Please write out exactly the lines of the data below from the line holding "1 Bitcoin Treasuries Tracked" through the line holding "When they say", and leave out the rest.
#### THE INPUT
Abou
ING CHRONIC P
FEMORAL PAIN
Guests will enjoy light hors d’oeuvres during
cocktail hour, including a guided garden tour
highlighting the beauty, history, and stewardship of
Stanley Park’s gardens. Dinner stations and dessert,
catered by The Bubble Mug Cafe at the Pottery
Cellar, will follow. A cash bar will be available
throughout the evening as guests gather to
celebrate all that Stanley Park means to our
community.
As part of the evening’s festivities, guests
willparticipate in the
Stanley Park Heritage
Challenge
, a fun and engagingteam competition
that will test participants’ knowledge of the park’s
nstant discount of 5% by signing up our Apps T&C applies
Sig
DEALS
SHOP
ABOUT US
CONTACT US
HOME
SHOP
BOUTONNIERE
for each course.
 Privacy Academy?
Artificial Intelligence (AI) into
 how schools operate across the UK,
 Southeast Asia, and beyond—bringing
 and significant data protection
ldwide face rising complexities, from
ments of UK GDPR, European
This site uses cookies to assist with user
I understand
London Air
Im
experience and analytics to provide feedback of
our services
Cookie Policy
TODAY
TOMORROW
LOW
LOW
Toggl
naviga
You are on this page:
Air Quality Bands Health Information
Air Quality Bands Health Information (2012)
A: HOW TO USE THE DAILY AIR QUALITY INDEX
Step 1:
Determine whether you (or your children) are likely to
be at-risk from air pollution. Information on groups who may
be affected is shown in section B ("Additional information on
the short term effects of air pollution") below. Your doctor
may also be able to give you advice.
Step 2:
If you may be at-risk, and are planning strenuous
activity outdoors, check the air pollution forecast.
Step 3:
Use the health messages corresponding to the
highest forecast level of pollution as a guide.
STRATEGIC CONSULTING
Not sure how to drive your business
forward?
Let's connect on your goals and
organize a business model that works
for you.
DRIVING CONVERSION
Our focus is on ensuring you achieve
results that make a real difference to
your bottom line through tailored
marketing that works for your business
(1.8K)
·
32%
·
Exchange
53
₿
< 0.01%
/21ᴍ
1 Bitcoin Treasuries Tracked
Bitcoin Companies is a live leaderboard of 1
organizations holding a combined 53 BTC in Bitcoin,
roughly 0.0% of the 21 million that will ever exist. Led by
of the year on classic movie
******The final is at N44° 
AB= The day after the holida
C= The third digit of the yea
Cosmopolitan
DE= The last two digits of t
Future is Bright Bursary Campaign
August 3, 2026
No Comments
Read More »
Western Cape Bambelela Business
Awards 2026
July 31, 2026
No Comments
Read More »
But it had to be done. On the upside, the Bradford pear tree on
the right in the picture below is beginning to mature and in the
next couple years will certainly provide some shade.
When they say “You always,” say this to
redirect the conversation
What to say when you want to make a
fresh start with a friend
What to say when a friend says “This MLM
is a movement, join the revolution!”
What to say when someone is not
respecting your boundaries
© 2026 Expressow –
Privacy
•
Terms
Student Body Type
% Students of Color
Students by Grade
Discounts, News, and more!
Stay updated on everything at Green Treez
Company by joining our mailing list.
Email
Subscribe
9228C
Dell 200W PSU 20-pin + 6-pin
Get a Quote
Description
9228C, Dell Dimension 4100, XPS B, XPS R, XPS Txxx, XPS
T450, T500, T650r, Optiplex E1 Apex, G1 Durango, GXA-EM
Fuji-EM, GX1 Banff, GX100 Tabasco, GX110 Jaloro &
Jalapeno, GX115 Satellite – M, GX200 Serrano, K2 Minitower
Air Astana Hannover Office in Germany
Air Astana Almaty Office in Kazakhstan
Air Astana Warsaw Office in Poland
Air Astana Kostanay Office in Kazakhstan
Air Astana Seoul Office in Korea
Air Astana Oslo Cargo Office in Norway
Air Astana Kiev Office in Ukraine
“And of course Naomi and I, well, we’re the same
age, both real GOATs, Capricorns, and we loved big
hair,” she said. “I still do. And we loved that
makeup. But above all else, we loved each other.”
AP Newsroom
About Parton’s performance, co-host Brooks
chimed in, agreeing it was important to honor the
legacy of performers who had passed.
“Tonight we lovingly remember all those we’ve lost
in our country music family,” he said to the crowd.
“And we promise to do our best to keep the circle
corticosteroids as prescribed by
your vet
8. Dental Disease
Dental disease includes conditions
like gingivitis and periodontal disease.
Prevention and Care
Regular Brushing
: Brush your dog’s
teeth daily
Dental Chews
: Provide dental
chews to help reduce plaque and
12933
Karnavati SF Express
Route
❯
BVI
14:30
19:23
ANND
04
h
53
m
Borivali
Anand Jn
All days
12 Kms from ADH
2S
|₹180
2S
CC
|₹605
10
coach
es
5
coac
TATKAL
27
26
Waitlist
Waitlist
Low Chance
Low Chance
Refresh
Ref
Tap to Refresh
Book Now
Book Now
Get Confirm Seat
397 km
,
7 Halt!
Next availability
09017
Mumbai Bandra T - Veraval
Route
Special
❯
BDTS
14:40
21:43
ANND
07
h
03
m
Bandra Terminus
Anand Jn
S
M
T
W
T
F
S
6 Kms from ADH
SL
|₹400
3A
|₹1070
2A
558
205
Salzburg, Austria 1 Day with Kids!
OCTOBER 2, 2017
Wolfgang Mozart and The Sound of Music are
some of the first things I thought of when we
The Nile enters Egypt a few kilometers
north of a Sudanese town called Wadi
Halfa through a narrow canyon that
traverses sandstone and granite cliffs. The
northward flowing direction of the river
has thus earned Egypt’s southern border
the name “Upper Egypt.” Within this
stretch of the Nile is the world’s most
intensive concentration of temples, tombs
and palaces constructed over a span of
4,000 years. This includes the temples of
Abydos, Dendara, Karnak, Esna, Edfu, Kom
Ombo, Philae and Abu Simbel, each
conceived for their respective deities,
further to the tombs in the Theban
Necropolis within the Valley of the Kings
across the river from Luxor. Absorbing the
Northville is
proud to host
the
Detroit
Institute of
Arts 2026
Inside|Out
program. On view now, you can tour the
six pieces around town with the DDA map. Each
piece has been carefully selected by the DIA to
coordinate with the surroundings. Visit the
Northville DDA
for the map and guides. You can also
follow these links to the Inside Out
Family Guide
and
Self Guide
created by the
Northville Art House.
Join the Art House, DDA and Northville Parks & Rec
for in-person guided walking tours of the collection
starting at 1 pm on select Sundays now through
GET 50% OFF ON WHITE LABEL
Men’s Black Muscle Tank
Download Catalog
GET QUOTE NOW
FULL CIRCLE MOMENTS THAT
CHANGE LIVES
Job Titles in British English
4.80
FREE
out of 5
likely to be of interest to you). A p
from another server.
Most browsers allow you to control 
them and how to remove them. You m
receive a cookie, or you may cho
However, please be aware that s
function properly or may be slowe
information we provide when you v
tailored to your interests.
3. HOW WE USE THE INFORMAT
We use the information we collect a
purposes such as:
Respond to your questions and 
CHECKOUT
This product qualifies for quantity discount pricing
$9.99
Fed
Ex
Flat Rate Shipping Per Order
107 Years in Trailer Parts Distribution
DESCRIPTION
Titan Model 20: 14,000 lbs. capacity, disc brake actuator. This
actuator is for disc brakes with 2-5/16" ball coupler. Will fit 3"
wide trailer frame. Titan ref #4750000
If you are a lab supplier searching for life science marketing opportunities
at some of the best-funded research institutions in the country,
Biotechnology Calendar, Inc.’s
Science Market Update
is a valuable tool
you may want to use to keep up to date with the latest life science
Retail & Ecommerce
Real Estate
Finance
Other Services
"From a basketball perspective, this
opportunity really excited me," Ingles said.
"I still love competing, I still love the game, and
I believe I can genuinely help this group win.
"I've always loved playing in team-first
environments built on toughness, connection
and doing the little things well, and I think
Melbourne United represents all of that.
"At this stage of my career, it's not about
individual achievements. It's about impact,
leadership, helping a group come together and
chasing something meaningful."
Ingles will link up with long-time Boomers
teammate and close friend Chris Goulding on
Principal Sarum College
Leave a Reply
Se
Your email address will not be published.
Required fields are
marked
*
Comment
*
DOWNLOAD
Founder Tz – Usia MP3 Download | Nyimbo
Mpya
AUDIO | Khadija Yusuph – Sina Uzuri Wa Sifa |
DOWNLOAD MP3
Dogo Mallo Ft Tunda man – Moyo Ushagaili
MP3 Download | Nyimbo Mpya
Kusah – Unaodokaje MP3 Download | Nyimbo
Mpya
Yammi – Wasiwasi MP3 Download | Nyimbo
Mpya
########
• _TASK SOLUTION_:
1 Bitcoin Treasuries Tracked
Bitcoin Companies is a live leaderboard of 1
organizations holding a combined 53 BTC in Bitcoin,
roughly 0.0% of the 21 million that will ever exist. Led by
of the year on classic movie
******The final is at N44° 
AB= The day after the holida
C= The third digit of the yea
Cosmopolitan
DE= The last two digits of t
Future is Bright Bursary Campaign
August 3, 2026
No Comments
Read More »
Western Cape Bambelela Business
Awards 2026
July 31, 2026
No Comments
Read More »
But it had to be done. On the upside, the Bradford pear tree on
the right in the picture below is beginning to mature and in the
next couple years will certainly provide some shade.
When they say “You always,” say this to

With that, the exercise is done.